───── Data extract ─────

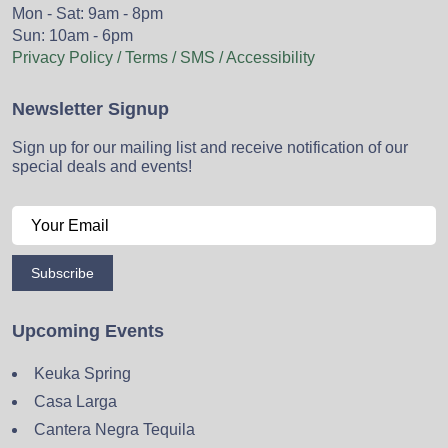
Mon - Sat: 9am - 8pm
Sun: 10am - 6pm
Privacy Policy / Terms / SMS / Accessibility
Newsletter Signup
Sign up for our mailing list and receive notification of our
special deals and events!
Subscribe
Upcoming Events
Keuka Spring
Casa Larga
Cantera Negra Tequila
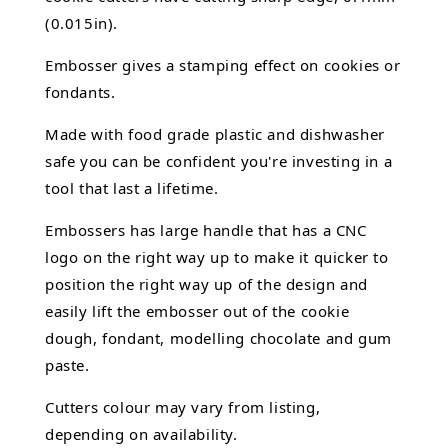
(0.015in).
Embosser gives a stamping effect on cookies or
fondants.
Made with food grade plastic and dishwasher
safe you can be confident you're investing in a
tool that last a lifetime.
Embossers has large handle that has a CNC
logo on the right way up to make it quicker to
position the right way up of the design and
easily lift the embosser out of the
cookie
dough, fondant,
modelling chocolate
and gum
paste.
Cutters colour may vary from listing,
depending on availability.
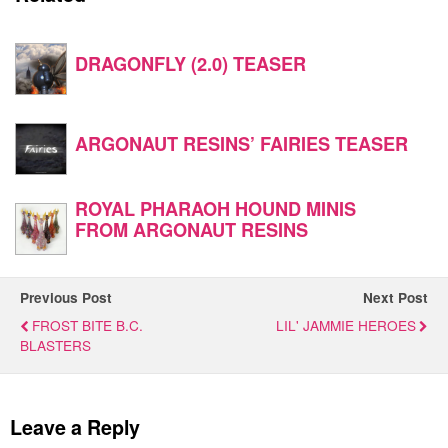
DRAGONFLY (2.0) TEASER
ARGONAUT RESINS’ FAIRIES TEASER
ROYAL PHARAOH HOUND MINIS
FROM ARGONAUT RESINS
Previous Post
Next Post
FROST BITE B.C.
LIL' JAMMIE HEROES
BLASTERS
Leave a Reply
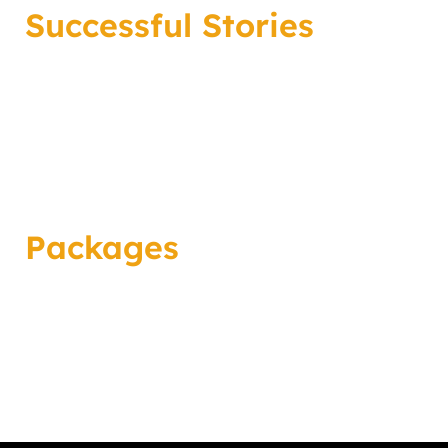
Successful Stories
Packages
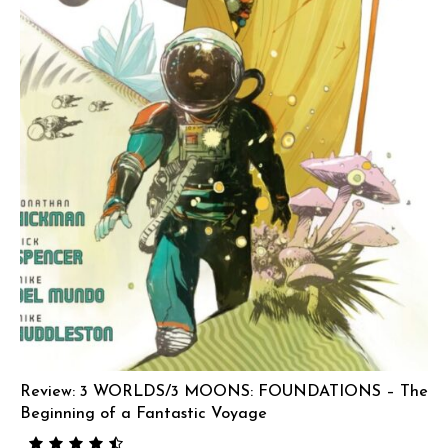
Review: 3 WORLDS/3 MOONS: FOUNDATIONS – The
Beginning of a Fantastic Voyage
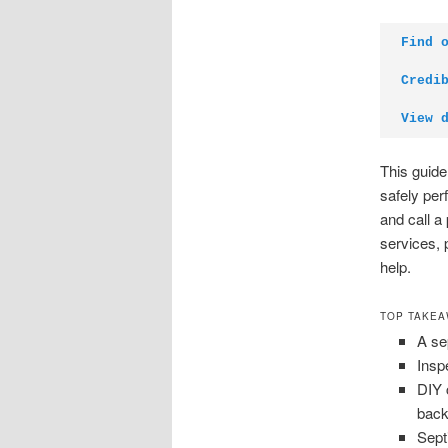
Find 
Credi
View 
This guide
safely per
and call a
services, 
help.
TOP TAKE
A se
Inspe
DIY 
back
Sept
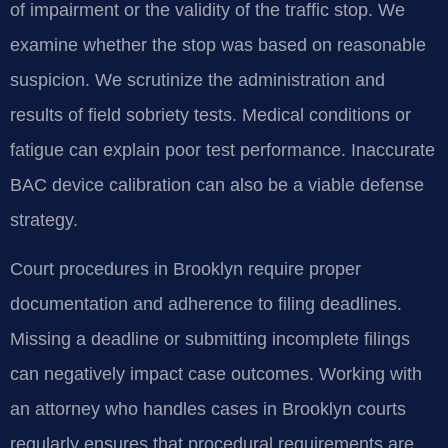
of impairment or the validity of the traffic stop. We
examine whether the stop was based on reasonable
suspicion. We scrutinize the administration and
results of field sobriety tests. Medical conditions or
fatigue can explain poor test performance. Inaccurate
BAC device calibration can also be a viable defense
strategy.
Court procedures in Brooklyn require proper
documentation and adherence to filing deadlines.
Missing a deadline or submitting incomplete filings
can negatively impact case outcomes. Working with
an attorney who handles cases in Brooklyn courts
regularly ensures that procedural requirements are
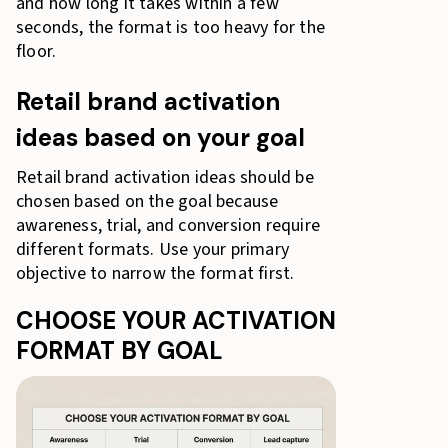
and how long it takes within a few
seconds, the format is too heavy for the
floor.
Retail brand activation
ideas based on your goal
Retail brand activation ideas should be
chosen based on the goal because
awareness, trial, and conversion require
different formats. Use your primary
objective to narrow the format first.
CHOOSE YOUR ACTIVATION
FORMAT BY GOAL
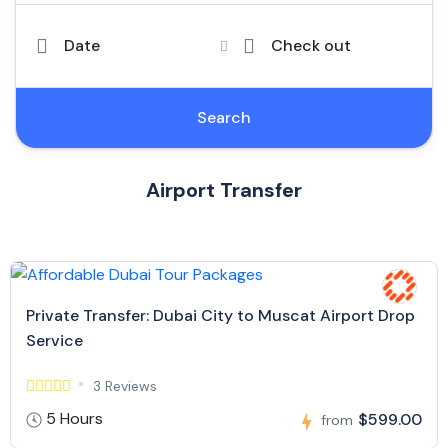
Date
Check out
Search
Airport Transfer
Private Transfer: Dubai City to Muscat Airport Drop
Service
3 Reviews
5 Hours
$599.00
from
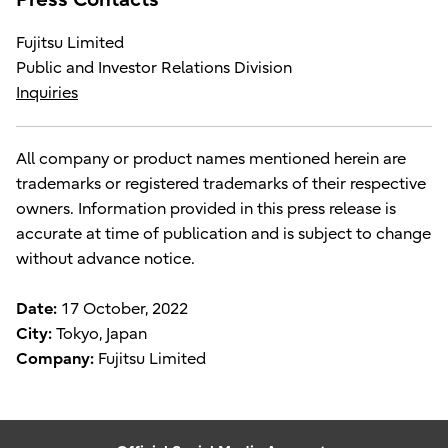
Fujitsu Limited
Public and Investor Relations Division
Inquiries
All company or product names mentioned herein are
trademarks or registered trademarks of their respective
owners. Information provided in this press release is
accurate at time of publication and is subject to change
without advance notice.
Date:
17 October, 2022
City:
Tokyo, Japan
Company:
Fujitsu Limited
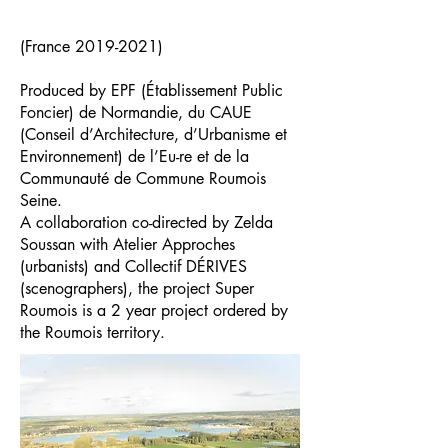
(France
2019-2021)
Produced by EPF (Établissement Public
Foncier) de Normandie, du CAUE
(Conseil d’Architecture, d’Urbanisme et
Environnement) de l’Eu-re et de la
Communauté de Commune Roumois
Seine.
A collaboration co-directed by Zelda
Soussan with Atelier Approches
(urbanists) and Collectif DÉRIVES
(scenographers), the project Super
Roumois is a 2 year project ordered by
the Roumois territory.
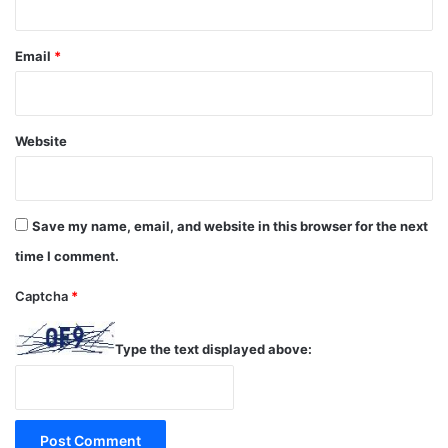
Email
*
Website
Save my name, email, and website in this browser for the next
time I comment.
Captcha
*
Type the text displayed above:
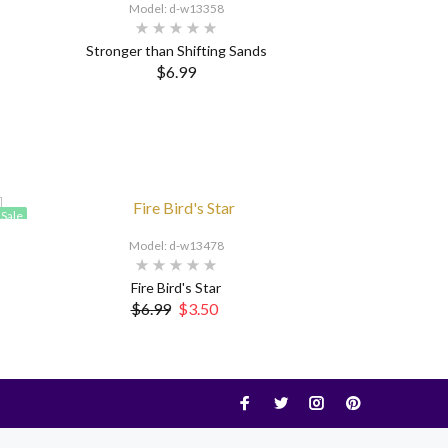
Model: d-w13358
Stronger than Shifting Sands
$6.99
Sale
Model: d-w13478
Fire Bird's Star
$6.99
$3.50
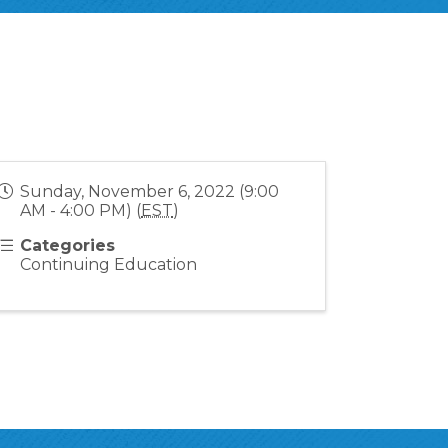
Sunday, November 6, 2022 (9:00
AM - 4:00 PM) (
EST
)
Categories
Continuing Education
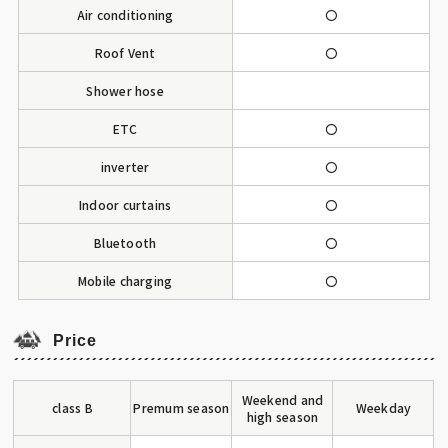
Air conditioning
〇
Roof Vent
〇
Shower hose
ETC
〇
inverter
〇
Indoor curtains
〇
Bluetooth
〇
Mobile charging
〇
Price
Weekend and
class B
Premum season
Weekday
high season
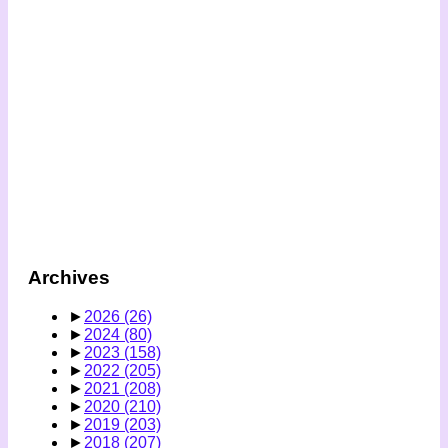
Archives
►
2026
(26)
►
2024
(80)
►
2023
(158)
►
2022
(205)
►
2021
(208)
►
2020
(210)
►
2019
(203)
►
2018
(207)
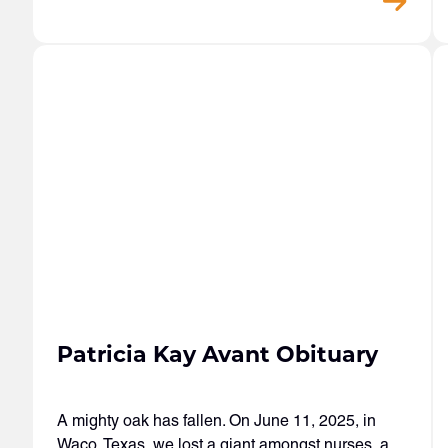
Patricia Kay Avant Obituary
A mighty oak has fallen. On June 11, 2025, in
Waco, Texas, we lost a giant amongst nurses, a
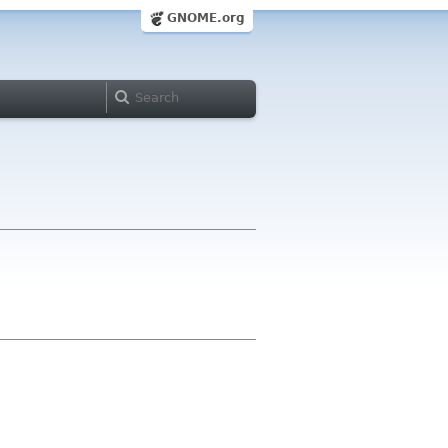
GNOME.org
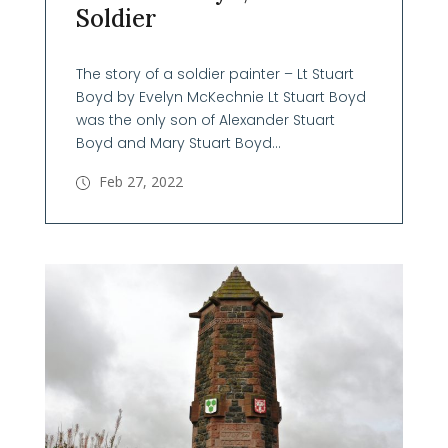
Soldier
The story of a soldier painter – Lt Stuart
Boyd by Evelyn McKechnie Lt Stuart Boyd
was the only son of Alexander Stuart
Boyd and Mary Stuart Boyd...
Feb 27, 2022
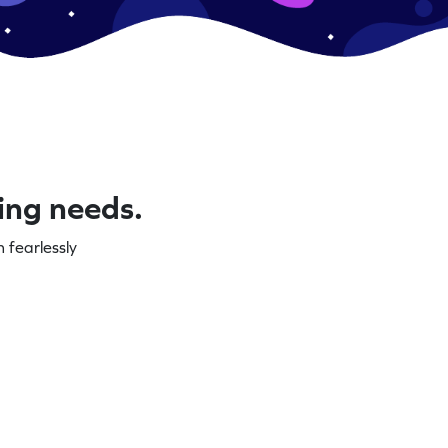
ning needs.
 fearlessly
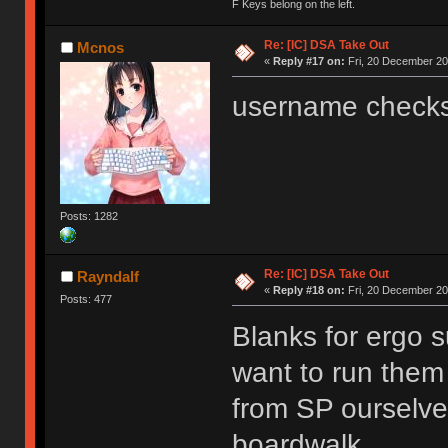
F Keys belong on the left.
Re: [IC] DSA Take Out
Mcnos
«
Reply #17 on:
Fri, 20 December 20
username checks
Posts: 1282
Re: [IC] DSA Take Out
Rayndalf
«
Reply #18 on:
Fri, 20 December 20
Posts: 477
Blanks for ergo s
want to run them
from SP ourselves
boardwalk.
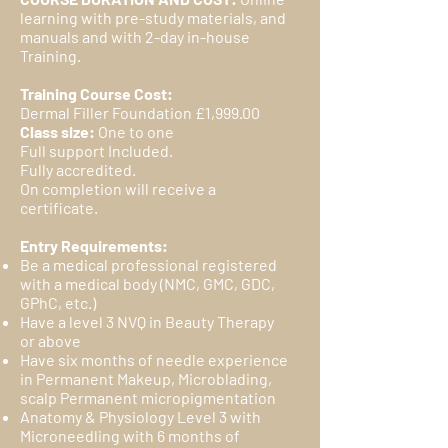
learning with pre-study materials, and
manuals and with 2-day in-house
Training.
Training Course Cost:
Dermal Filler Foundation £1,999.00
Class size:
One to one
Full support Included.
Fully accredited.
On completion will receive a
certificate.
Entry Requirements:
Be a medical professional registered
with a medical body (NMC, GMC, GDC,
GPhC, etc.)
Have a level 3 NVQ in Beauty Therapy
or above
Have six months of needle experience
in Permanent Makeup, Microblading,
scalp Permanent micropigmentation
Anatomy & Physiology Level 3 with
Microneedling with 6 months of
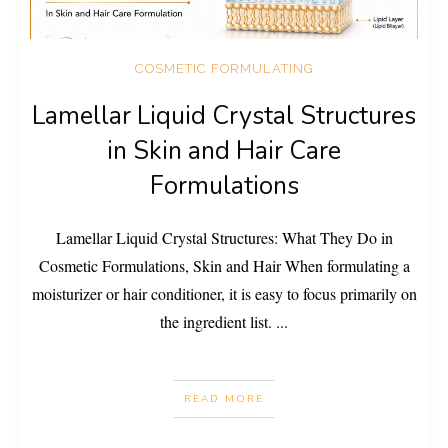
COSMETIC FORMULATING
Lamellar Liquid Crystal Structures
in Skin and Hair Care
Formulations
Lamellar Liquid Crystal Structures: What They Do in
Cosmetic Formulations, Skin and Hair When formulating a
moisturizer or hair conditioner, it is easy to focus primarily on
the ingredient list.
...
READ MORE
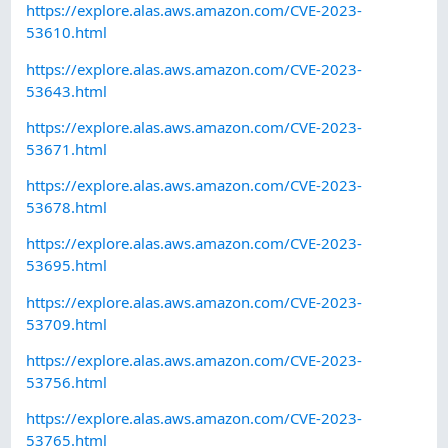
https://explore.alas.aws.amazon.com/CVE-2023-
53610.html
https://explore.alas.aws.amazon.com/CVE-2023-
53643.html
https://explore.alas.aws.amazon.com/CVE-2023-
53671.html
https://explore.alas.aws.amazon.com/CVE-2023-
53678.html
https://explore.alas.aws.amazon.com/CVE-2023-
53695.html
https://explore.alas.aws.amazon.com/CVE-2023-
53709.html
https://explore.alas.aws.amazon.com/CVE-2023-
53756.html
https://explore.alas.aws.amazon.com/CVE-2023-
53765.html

─────

» What the task asks
Could you print the listing above word for word, without its pictures?

» Exercise result
Mon - Sat: 9am - 8pm
Sun: 10am - 6pm
Privacy Policy / Terms / SMS / Accessibility
Newsletter Signup
Sign up for our mailing list and receive notification of our
special deals and events!
Subscribe
Upcoming Events
Keuka Spring
Casa Larga
Cantera Negra Tequila
(0.015in).
Embosser gives a stamping effect on cookies or
fondants.
Made with food grade plastic and dishwasher
safe you can be confident you're investing in a
tool that last a lifetime.
Embossers has large handle that has a CNC
logo on the right way up to make it quicker to
position the right way up of the design and
easily lift the embosser out of the
cookie
dough, fondant,
modelling chocolate
and gum
paste.
Cutters colour may vary from listing,
depending on availability.
DRAGONFLY (2.0) TEASER
ARGONAUT RESINS’ FAIRIES TEASER
ROYAL PHARAOH HOUND MINIS
FROM ARGONAUT RESINS
Previous Post
Next Post
FROST BITE B.C.
LIL' JAMMIE HEROES
BLASTERS
Leave a Reply
Successful Stories
Packages
Review: 3 WORLDS/3 MOONS: FOUNDATIONS – The
Beginning of a Fantastic Voyage
Find 
Credi
View 
This guide
safely per
and call a
services, 
help.
TOP TAKE
A se
Inspe
DIY 
back
Sept
of impairment or the validity of the traffic stop. We
examine whether the stop was based on reasonable
suspicion. We scrutinize the administration and
results of field sobriety tests. Medical conditions or
fatigue can explain poor test performance. Inaccurate
BAC device calibration can also be a viable defense
strategy.
Court procedures in Brooklyn require proper
documentation and adherence to filing deadlines.
Missing a deadline or submitting incomplete filings
can negatively impact case outcomes. Working with
an attorney who handles cases in Brooklyn courts
regularly ensures that procedural requirements are
and how long it takes within a few
seconds, the format is too heavy for the
floor.
Retail brand activation
ideas based on your goal
Retail brand activation ideas should be
chosen based on the goal because
awareness, trial, and conversion require
different formats. Use your primary
objective to narrow the format first.
CHOOSE YOUR ACTIVATION
FORMAT BY GOAL
Date
Check out
Search
Airport Transfer
Private Transfer: Dubai City to Muscat Airport Drop
Service
3 Reviews
5 Hours
$599.00
from
Fujitsu Limited
Public and Investor Relations Division
Inquiries
All company or product names mentioned herein are
trademarks or registered trademarks of their respective
owners. Information provided in this press release is
accurate at time of publication and is subject to change
without advance notice.
Date:
17 October, 2022
City:
Tokyo, Japan
Company:
Fujitsu Limited
(France
2019-2021)
Produced by EPF (Établissement Public
Foncier) de Normandie, du CAUE
(Conseil d’Architecture, d’Urbanisme et
Environnement) de l’Eu-re et de la
Communauté de Commune Roumois
Seine.
A collaboration co-directed by Zelda
Soussan with Atelier Approches
(urbanists) and Collectif DÉRIVES
(scenographers), the project Super
Roumois is a 2 year project ordered by
the Roumois territory.
Email
*
Website
Save my name, email, and website in this browser for the next
time I comment.
Captcha
*
Type the text displayed above:
Model: d-w13358
Stronger than Shifting Sands
$6.99
Sale
Model: d-w13478
Fire Bird's Star
$6.99
$3.50
Sunday, November 6, 2022 (9:00
AM - 4:00 PM) (
EST
)
Categories
Continuing Education
Air conditioning
〇
Roof Vent
〇
Shower hose
ETC
〇
inverter
〇
Indoor curtains
〇
Bluetooth
〇
Mobile charging
〇
Price
Weekend and
class B
Premum season
Weekday
high season
Archives
►
2026
(26)
►
2024
(80)
►
2023
(158)
►
2022
(205)
►
2021
(208)
►
2020
(210)
►
2019
(203)
►
2018
(207)
Patricia Kay Avant Obituary
A mighty oak has fallen. On June 11, 2025, in
Waco, Texas, we lost a giant amongst nurses, a
GNOME.org
Soldier
The story of a soldier painter – Lt Stuart
Boyd by Evelyn McKechnie Lt Stuart Boyd
was the only son of Alexander Stuart
Boyd and Mary Stuart Boyd...
Feb 27, 2022
ning needs.
 fearlessly
F Keys belong on the left.
Re: [IC] DSA Take Out
Mcnos
«
Reply #17 on:
Fri, 20 December 20
username checks
Posts: 1282
Re: [IC] DSA Take Out
Rayndalf
«
Reply #18 on:
Fri, 20 December 20
Posts: 477
Blanks for ergo s
want to run them
from SP ourselves
boardwalk.
learning with pre-study materials, and
manuals and with 2-day in-house
Training.
Training Course Cost:
Dermal Filler Foundation £1,999.00
Class size:
One to one
Full support Included.
Fully accredited.
On completion will receive a
certificate.
Entry Requirements:
Be a medical professional registered
with a medical body (NMC, GMC, GDC,
GPhC, etc.)
Have a level 3 NVQ in Beauty Therapy
or above
Have six months of needle experience
in Permanent Makeup, Microblading,
scalp Permanent micropigmentation
Anatomy & Physiology Level 3 with
Microneedling with 6 months of
COSMETIC FORMULATING
Lamellar Liquid Crystal Structures
in Skin and Hair Care
Formulations
Lamellar Liquid Crystal Structures: What They Do in
Cosmetic Formulations, Skin and Hair When formulating a
moisturizer or hair conditioner, it is easy to focus primarily on
the ingredient list.
...
READ MORE
https://explore.alas.aws.amazon.com/CVE-2023-
53610.html
https://explore.alas.aws.amazon.com/CVE-2023-
53643.html
https://explore.alas.aws.amazon.com/CVE-2023-
53671.html
https://explore.alas.aws.amazon.com/CVE-2023-
53678.html
https://explore.alas.aws.amazon.com/CVE-2023-
53695.html
https://explore.alas.aws.amazon.com/CVE-2023-
53709.html
https://explore.alas.aws.amazon.com/CVE-2023-
53756.html
https://explore.alas.aws.amazon.com/CVE-2023-
53765.html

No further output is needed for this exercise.